I wonder how to preprocess the images. Specifically, could you please share the scripts on choosing the four candidate images from the sequences and how to draw the shoulder edges since the landmark detectors I have found are all face landmark detectors.

Thanks !

YuanxunLu commented 2 years ago

For the data preprocessing, please check section 4.1 in the paper. For the candidate images selection, please check section 3.4 in the paper. For the shoulder edges drawing, please also check section 4.1 in the paper. Specifically, shoulder points are not automatically detected. We manually selected once for the first frame and tracked them using optical flow. Learning-based methods, e.g., raft may work better.

Feel free to comment if you have any questions.
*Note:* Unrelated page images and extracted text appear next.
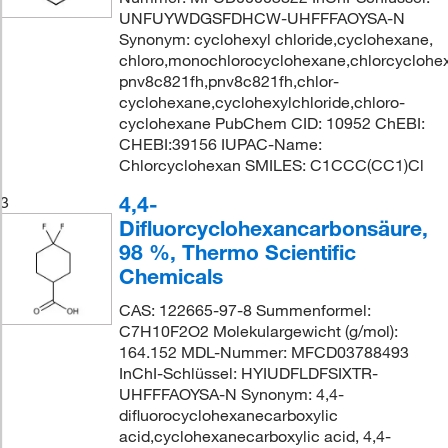
UNFUYWDGSFDHCW-UHFFFAOYSA-N
Synonym: cyclohexyl chloride,cyclohexane,
chloro,monochlorocyclohexane,chlorcyclohex
pnv8c821fh,pnv8c821fh,chlor-
cyclohexane,cyclohexylchloride,chloro-
cyclohexane PubChem CID: 10952 ChEBI:
CHEBI:39156 IUPAC-Name:
Chlorcyclohexan SMILES: C1CCC(CC1)Cl
4,4-
3
Difluorcyclohexancarbonsäure,
98 %, Thermo Scientific
Chemicals
CAS: 122665-97-8 Summenformel:
C7H10F2O2 Molekulargewicht (g/mol):
164.152 MDL-Nummer: MFCD03788493
InChI-Schlüssel: HYIUDFLDFSIXTR-
UHFFFAOYSA-N Synonym: 4,4-
difluorocyclohexanecarboxylic
acid,cyclohexanecarboxylic acid, 4,4-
DWCTOD commented 2 years ago

For the data preprocessing, please check section 4.1 in the paper. For the candidate images selection, please check section 3.4 in the paper. For the shoulder edges drawing, please also check section 4.1 in the paper. Specifically, shoulder points are not automatically detected. We manually selected once for the first frame and tracked them using optical flow. Learning-based methods, e.g., raft may work better.

Feel free to comment if you have any questions.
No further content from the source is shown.